Chronology: American Exhibits to the U.S.S.R.


1959 American National Exhibition
This exhibition was the setting of the famous "kitchen debate" between then-Vice President Richard Nixon and Soviet Premier Nikita Khrushchev. This was the first United States national exhibition mounted in the Soviet Union and proved to be a successful collaboration between several U.S. Government agencies and the private sector. American National Exhibition covered all aspects of American life and culture and was visited by 2.7 million Soviets during the summer of 1959.

1961 Plastics USA
This exhibit toured Kiev, Moscow, and Tbilisi and was visited by over 375,000 Soviets. More than 230 American businesses and firms made available equipment and supplies for the exhibition, which focused on the wide application of plastics in the home and various industries.

1961 Transportation USA
This exhibit toured Volgograd and Kharkov and drew 180,000 visitors.

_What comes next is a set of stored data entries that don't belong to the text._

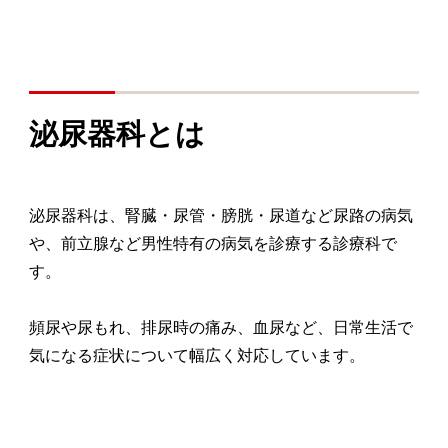
泌尿器科とは
泌尿器科は、腎臓・尿管・膀胱・尿道など尿路の病気
や、前立腺など男性特有の病気を診療する診療科で
す。
頻尿や尿もれ、排尿時の痛み、血尿など、日常生活で
気になる症状について幅広く対応しています。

The exhibit underscored the vital role of transportation and distribution networks in the American economy and way of life.

1962 Medicine USA
Shown in Moscow, Kiev, and Leningrad, this exhibit drew 207,000 visitors. It featured fully-equipped doctor's and dentist's offices, a hospital operating room, and a fully-stocked American drugstore with equipment donated and loaned by U.S. firms. There were six doctors, a dentist, and a pharmacist to assist the Russian-speaking guides with specialized information.

1963 Technical Books USA
At this exhibit, more than 700 U.S. publishers displayed a complete range of published materials on technical subjects. The exhibit made a powerful impression on the nearly 150,000 Soviet visitors in Moscow, Leningrad, and Kiev.

1963-64 Graphic Arts USA
At this exhibit, more than 1.6 million Soviets in Alma Ata, Moscow, Yerevan, and Leningrad explored the vibrant world of graphics, from fine art prints to corporate logos.

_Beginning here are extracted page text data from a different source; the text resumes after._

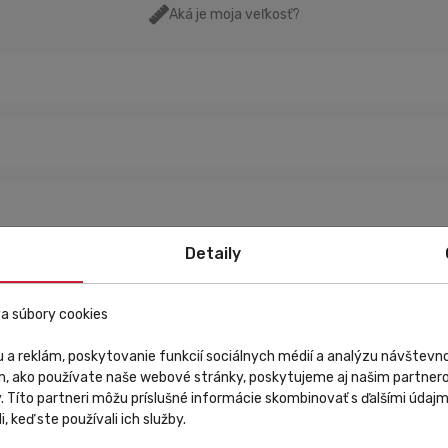
Aká je moja veľkosť?
Detaily
a súbory cookies
 a reklám, poskytovanie funkcií sociálnych médií a analýzu návštev
m, ako používate naše webové stránky, poskytujeme aj našim partnero
y. Títo partneri môžu príslušné informácie skombinovať s ďalšími údajmi
i, keď ste používali ich služby.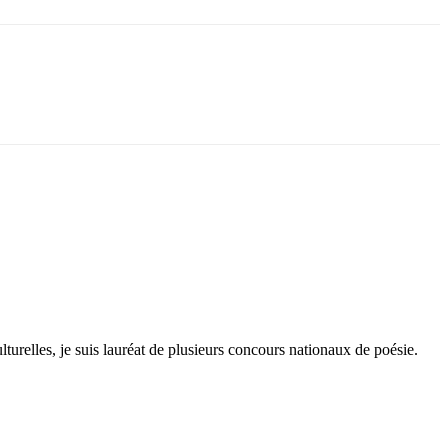
lturelles, je suis lauréat de plusieurs concours nationaux de poésie.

1964-65 Communications USA
While touring Leningrad, Kiev, and Moscow, this exhibit attracted over 765,000 Soviet citizens. Sixty-five U.S. companies in the communications field provided electronics hardware for this exhibition that covered print and electronic media in the U.S.

1965 Architecture USA
This exhibit attracted over 715,000 visitors in Moscow, Minsk, and Leningrad. The crowds in Leningrad waited as long as five hours to view the incredible diversity and vitality of the American architectural landscape.

1966 Hand Tools USA
While on tour in the provincial cities of Kharkov, Rostov-on-Don, and Yerevan, this exhibit attracted 720,000 Soviets. It featured hand and small power tools, hardware, and accessories provided by 86 U.S. manufacturers.

1967 Industrial Design USA
American business participation was exceptionally strong in this exhibit in which more than 180 U.S. companies were represented. The exhibition drew over 830,000 visitors in Moscow, Kiev, and Leningrad. U.S. businesses provided automobiles, mobile homes, televisions, and hundreds of products for the average American that captivated Soviet audiences.

1969-70 Education USA
This exhibit toured six major cities - Leningrad, Kiev, Moscow, Baku, Tashkent, and Novosibirsk. This was the first American exhibit to tour a Siberian city. Attracting nearly a million visitors, the exhibition portrayed the techniques and technologies - provided by diverse private sector educational resources - used in the American educational system.

1972 Research and Development USA
This exhibit traveled to Tbilisi, Moscow, Volgograd, Kazan, Donetsk, and Leningrad, where nearly 2 million Soviets saw the tangible benefits of private enterprise. The exhibition was planned around 26 "blue chip" corporations with strong R&D programs, many of which were tied to space programs. The exhibition displayed a range of products and artifacts, from the Apollo 10 command module to kitchen appliances.

1973-74 Outdoor Recreation USA
Over 1.5 million Soviets sought out the America guides and specialists who were constantly bombarded with questions about life in America while this exhibit toured Moscow, Ufa, Irkutsk, Yerevan, Kishinev, and Odessa. [Photos]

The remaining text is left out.